═══ Recorded data

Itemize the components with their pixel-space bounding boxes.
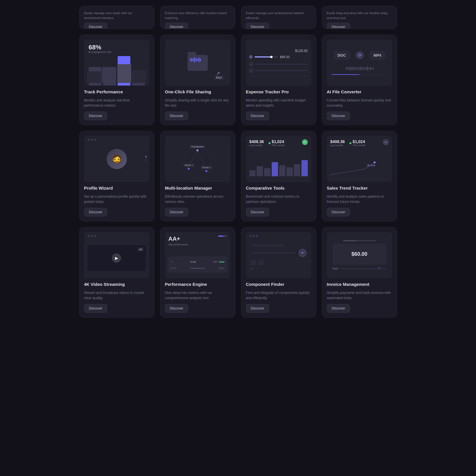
engagement-dot [89, 51, 90, 53]
stat-header-comparative: $408.36 Last month $1,024 This month [249, 139, 285, 147]
wd-v1 [88, 235, 90, 237]
folder-icon [188, 55, 208, 71]
discover-button-file[interactable]: Discover [165, 112, 188, 120]
wv11 [360, 66, 361, 71]
card-title-track: Track Performance [84, 89, 149, 94]
wv10 [358, 67, 359, 70]
stat-val-2: $1,024 [272, 139, 285, 144]
cb8 [301, 160, 308, 176]
convert-arrow-icon: ⟳ [356, 51, 364, 59]
partial-desc-2: Enhance your efficiency with location-ba… [165, 11, 230, 20]
wv4 [350, 66, 351, 71]
comp-icon-1 [251, 259, 256, 265]
sales-green-dot [349, 142, 351, 144]
preview-video: ▶ 4K [84, 232, 149, 278]
card-title-multi: Multi-location Manager [165, 186, 230, 190]
comp-line-1 [251, 244, 284, 247]
divider [249, 76, 308, 77]
metric-right-1: INP [213, 260, 224, 263]
metric-bar-1 [219, 262, 225, 262]
amount-1: $128.00 [295, 49, 308, 53]
svg-text:$1,024: $1,024 [367, 164, 375, 167]
preview-sales-trend: $408.36 Last month $1,024 This month + $… [327, 136, 392, 182]
stat-label-2: This month [272, 144, 285, 147]
preview-component: + ↗ [246, 232, 311, 278]
cb6 [286, 167, 293, 177]
discover-button-converter[interactable]: Discover [327, 112, 350, 120]
wv6 [353, 66, 353, 71]
amount-2: $88.00 [280, 55, 290, 59]
cursor-arrow: ↗ [251, 267, 307, 270]
invoice-amount-value: $60.00 [337, 248, 382, 260]
card-title-perf: Performance Engine [165, 282, 230, 287]
discover-button-multi[interactable]: Discover [165, 208, 188, 216]
wv15 [366, 67, 366, 70]
card-desc-converter: Convert files between formats quickly an… [327, 98, 392, 108]
sales-val-1: $408.36 [330, 139, 345, 144]
discover-button-partial-1[interactable]: Discover [84, 23, 108, 29]
wd-c3 [256, 235, 258, 237]
stat-label-1: Last month [249, 144, 264, 147]
card-desc-component: Find and integrate UI components quickly… [246, 290, 311, 301]
card-desc-comparative: Benchmark and contrast metrics to optimi… [246, 194, 311, 204]
discover-button-component[interactable]: Discover [246, 304, 269, 313]
card-invoice: $60.00 ↖ Paid Invoice Management Simplif… [322, 227, 397, 318]
discover-button-partial-4[interactable]: Discover [327, 23, 350, 29]
dot-indicator [249, 55, 252, 58]
svg-point-3 [374, 162, 375, 163]
wv5 [351, 67, 352, 70]
preview-ai-converter: DOC ⟳ MP4 [327, 40, 392, 86]
partial-desc-4: Easily drag-and-drop with our intuitive … [327, 11, 392, 20]
speed-val-1: 4 ms [188, 259, 198, 264]
metric-bar-2 [190, 268, 205, 269]
partial-card-2: Enhance your efficiency with location-ba… [160, 6, 235, 29]
comp-icons-row [251, 259, 307, 265]
card-desc-track: Monitor and analyze real-time performanc… [84, 98, 149, 108]
discover-button-invoice[interactable]: Discover [327, 304, 350, 313]
card-title-sales: Sales Trend Tracker [327, 186, 392, 190]
map-container: Headquarter Studio 1 Studio 2 [179, 140, 216, 178]
comparative-bars [249, 156, 308, 176]
discover-button-expense[interactable]: Discover [246, 112, 269, 120]
card-desc-profile: Set up a personalized profile quickly wi… [84, 194, 149, 204]
card-desc-invoice: Simplify payments and track invoices wit… [327, 290, 392, 301]
wv13 [363, 67, 364, 70]
wb2 [191, 58, 192, 62]
cursor-hand-icon: ↖ [378, 266, 381, 269]
speed-metrics: ↖ 4 ms INP 2.7 s 0.9 s [168, 256, 227, 273]
metric-2-label-r: 0.9 s [219, 267, 225, 270]
perf-sublabel: Site performance [168, 243, 188, 246]
preview-track-performance: 68% Engagement rate [84, 40, 149, 86]
dot-red [88, 139, 90, 141]
check-circle-icon: ✓ [302, 139, 308, 145]
check-1: ✓ [249, 62, 253, 66]
discover-button-perf[interactable]: Discover [165, 304, 188, 313]
window-dots [88, 139, 96, 141]
comp-window-dots [249, 235, 258, 237]
card-multi-location: Headquarter Studio 1 Studio 2 [160, 131, 235, 221]
card-ai-converter: DOC ⟳ MP4 [322, 35, 397, 125]
cb7 [294, 164, 300, 176]
discover-button-profile[interactable]: Discover [84, 208, 108, 216]
discover-button-video[interactable]: Discover [84, 304, 108, 313]
discover-button-partial-3[interactable]: Discover [246, 23, 269, 29]
card-video: ▶ 4K 4K Video Streaming Stream and broad… [79, 227, 154, 318]
card-track-performance: 68% Engagement rate Track Performance Mo… [79, 35, 154, 125]
wd-v2 [91, 235, 93, 237]
wv18 [370, 67, 371, 70]
format-doc: DOC [334, 51, 350, 60]
discover-button-comparative[interactable]: Discover [246, 208, 269, 216]
discover-button-partial-2[interactable]: Discover [165, 23, 188, 29]
stat-group-2: $1,024 This month [268, 139, 285, 147]
preview-invoice: $60.00 ↖ Paid [327, 232, 392, 278]
discover-button-sales[interactable]: Discover [327, 208, 350, 216]
progress-bar [331, 74, 388, 75]
discover-button-track[interactable]: Discover [84, 112, 108, 120]
preview-profile: 🧔 [84, 136, 149, 182]
nav-dot-2 [145, 158, 147, 160]
invoice-layout: $60.00 ↖ Paid [330, 238, 389, 273]
nav-dot-1 [145, 156, 147, 157]
card-comparative: $408.36 Last month $1,024 This month ✓ [241, 131, 316, 221]
connection-lines [179, 140, 216, 178]
preview-perf-engine: AA+ Site performance ↖ 4 ms INP [165, 232, 230, 278]
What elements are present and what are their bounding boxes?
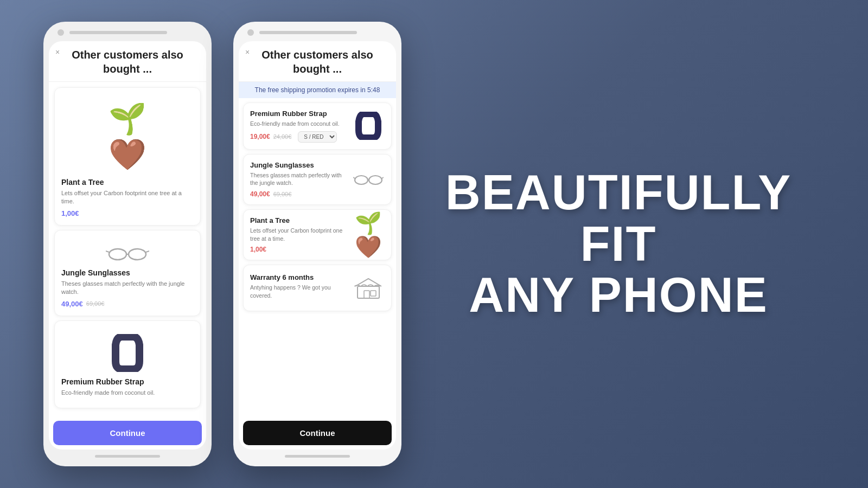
product-card-warranty-right: Warranty 6 months Antyhing happens ? We … — [243, 265, 392, 311]
hero-text-line2: ANY PHONE — [469, 268, 768, 322]
close-button-left[interactable]: × — [55, 48, 60, 56]
close-button-right[interactable]: × — [245, 48, 250, 56]
product-desc-strap-left: Eco-friendly made from coconut oil. — [61, 389, 155, 397]
product-info-plant-right: Plant a Tree Lets offset your Carbon foo… — [250, 216, 347, 253]
product-name-sunglasses-left: Jungle Sunglasses — [61, 268, 130, 277]
svg-point-5 — [355, 176, 368, 184]
product-name-sunglasses-right: Jungle Sunglasses — [250, 161, 347, 169]
svg-rect-11 — [364, 291, 369, 298]
status-bar-left — [49, 29, 206, 41]
status-bar-right — [239, 29, 396, 41]
product-desc-plant-left: Lets offset your Carbon footprint one tr… — [61, 189, 194, 206]
product-card-sunglasses-left: Jungle Sunglasses Theses glasses match p… — [54, 230, 201, 316]
screen-left: × Other customers also bought ... 🌱🤎 Pla… — [49, 41, 206, 450]
svg-line-8 — [353, 177, 355, 178]
product-desc-strap-right: Eco-friendly made from coconut oil. — [250, 120, 347, 128]
product-price-sunglasses-left: 49,00€ — [61, 300, 83, 308]
product-image-warranty-right — [352, 272, 385, 304]
product-name-plant-left: Plant a Tree — [61, 178, 104, 187]
continue-button-left[interactable]: Continue — [53, 421, 202, 445]
bottom-bar-right — [285, 455, 350, 458]
svg-point-6 — [369, 176, 382, 184]
svg-line-4 — [146, 251, 149, 252]
product-prices-sunglasses-left: 49,00€ 69,00€ — [61, 300, 104, 308]
size-select-strap-right[interactable]: S / RED M / RED L / RED — [298, 131, 337, 143]
svg-rect-12 — [371, 291, 376, 296]
product-name-strap-left: Premium Rubber Strap — [61, 377, 144, 386]
product-card-sunglasses-right: Jungle Sunglasses Theses glasses match p… — [243, 154, 392, 205]
product-prices-plant-right: 1,00€ — [250, 246, 347, 253]
product-name-warranty-right: Warranty 6 months — [250, 273, 347, 281]
product-name-plant-right: Plant a Tree — [250, 216, 347, 224]
product-image-plant-left: 🌱🤎 — [61, 95, 194, 178]
product-info-sunglasses-right: Jungle Sunglasses Theses glasses match p… — [250, 161, 347, 198]
svg-point-0 — [109, 249, 126, 260]
product-card-strap-right: Premium Rubber Strap Eco-friendly made f… — [243, 102, 392, 150]
product-image-sunglasses-left — [61, 238, 194, 268]
modal-header-right: × Other customers also bought ... — [239, 41, 396, 82]
product-info-warranty-right: Warranty 6 months Antyhing happens ? We … — [250, 273, 347, 303]
continue-button-right[interactable]: Continue — [243, 421, 392, 445]
camera-dot-right — [247, 29, 254, 36]
product-image-strap-right — [352, 110, 385, 142]
bottom-bar-left — [95, 455, 160, 458]
product-prices-sunglasses-right: 49,00€ 69,00€ — [250, 190, 347, 198]
product-price-current-strap-right: 19,00€ — [250, 133, 270, 140]
modal-title-right: Other customers also bought ... — [247, 48, 387, 76]
product-image-plant-right: 🌱🤎 — [352, 219, 385, 251]
product-price-old-sunglasses-right: 69,00€ — [273, 191, 292, 197]
product-price-current-plant-right: 1,00€ — [250, 246, 266, 253]
product-card-plant-right: Plant a Tree Lets offset your Carbon foo… — [243, 209, 392, 260]
modal-header-left: × Other customers also bought ... — [49, 41, 206, 82]
product-desc-sunglasses-right: Theses glasses match perfectly with the … — [250, 171, 347, 187]
product-image-sunglasses-right — [352, 163, 385, 196]
product-desc-plant-right: Lets offset your Carbon footprint one tr… — [250, 227, 347, 242]
phone-right: × Other customers also bought ... The fr… — [233, 22, 401, 466]
product-desc-warranty-right: Antyhing happens ? We got you covered. — [250, 284, 347, 299]
product-prices-strap-right: 19,00€ 24,00€ S / RED M / RED L / RED — [250, 131, 347, 143]
hero-text-line1: BEAUTIFULLY FIT — [445, 165, 792, 271]
product-desc-sunglasses-left: Theses glasses match perfectly with the … — [61, 280, 194, 297]
phones-container: × Other customers also bought ... 🌱🤎 Pla… — [0, 0, 401, 488]
product-image-strap-left — [61, 329, 194, 377]
product-name-strap-right: Premium Rubber Strap — [250, 110, 347, 118]
svg-point-1 — [129, 249, 146, 260]
svg-line-9 — [382, 177, 384, 178]
product-card-strap-left: Premium Rubber Strap Eco-friendly made f… — [54, 320, 201, 408]
promo-banner: The free shipping promotion expires in 5… — [239, 82, 396, 98]
status-line-right — [259, 31, 357, 34]
product-price-current-sunglasses-right: 49,00€ — [250, 190, 270, 198]
camera-dot-left — [58, 29, 64, 36]
modal-title-left: Other customers also bought ... — [58, 48, 197, 76]
product-info-strap-right: Premium Rubber Strap Eco-friendly made f… — [250, 110, 347, 143]
status-line-left — [69, 31, 167, 34]
product-card-plant-left: 🌱🤎 Plant a Tree Lets offset your Carbon … — [54, 87, 201, 226]
products-list-left: 🌱🤎 Plant a Tree Lets offset your Carbon … — [49, 82, 206, 416]
svg-line-3 — [106, 251, 109, 252]
product-price-plant-left: 1,00€ — [61, 209, 79, 217]
product-price-old-strap-right: 24,00€ — [273, 133, 292, 140]
phone-left: × Other customers also bought ... 🌱🤎 Pla… — [43, 22, 212, 466]
product-price-old-sunglasses-left: 69,00€ — [86, 300, 105, 307]
screen-right: × Other customers also bought ... The fr… — [239, 41, 396, 450]
hero-section: BEAUTIFULLY FIT ANY PHONE — [401, 167, 868, 321]
hero-text: BEAUTIFULLY FIT ANY PHONE — [401, 167, 835, 321]
products-list-right: Premium Rubber Strap Eco-friendly made f… — [239, 98, 396, 416]
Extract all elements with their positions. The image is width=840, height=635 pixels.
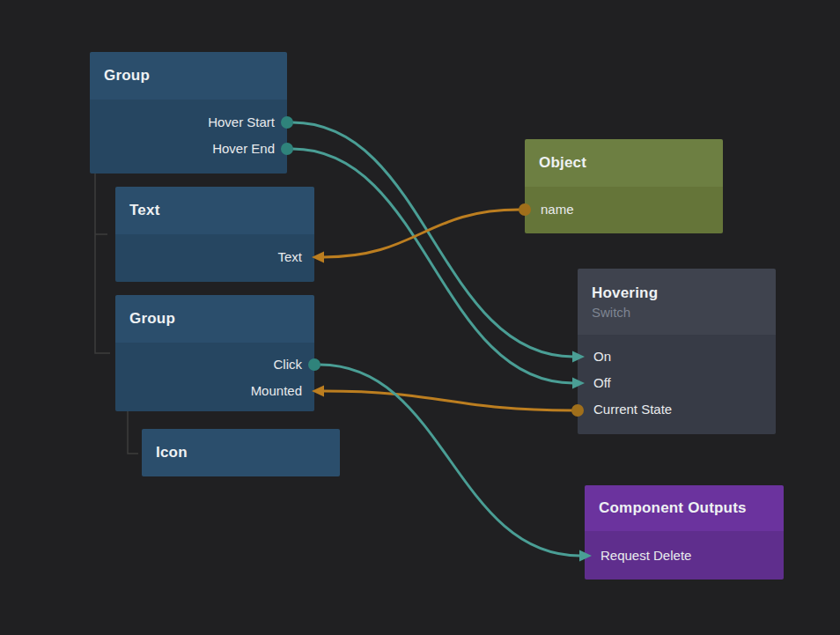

══════

What the task asks
Copy all the lines above that hold the string "location".

Your response
partial-desc-2: Enhance your efficiency with location-ba… [165, 11, 230, 20]
card-title-multi: Multi-location Manager [165, 186, 230, 190]
partial-card-2: Enhance your efficiency with location-ba… [160, 6, 235, 29]
card-multi-location: Headquarter Studio 1 Studio 2 [160, 131, 235, 221]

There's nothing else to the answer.